▶ **Problem details**
Report every line from the following entries that contains the string "обслуживание".

Start of Block

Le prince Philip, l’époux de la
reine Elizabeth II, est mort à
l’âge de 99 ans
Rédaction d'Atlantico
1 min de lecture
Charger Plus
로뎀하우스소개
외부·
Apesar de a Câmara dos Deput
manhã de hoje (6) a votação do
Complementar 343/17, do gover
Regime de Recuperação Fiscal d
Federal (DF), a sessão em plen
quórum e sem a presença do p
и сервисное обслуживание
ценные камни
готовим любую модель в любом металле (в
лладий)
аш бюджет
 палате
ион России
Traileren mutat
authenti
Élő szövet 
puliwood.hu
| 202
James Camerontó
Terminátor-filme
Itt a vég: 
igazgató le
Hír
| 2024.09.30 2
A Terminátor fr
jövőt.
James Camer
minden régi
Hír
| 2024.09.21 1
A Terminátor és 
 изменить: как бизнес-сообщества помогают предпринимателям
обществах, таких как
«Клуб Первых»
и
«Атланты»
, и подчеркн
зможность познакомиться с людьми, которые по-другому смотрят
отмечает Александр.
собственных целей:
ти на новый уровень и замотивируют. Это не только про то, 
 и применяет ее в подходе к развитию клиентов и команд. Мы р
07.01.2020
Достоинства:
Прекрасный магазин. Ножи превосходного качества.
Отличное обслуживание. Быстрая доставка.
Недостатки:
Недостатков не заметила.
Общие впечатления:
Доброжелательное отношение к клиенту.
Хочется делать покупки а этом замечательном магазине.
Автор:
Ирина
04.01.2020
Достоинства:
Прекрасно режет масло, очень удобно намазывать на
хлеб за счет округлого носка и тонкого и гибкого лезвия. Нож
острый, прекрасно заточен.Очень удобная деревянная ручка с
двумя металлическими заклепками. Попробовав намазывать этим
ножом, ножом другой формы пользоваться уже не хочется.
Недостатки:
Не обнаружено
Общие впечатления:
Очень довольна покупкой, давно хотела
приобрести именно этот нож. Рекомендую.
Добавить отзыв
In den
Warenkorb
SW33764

End of Block

▶ **Result of the exercise**
и сервисное обслуживание
Отличное обслуживание. Быстрая доставка.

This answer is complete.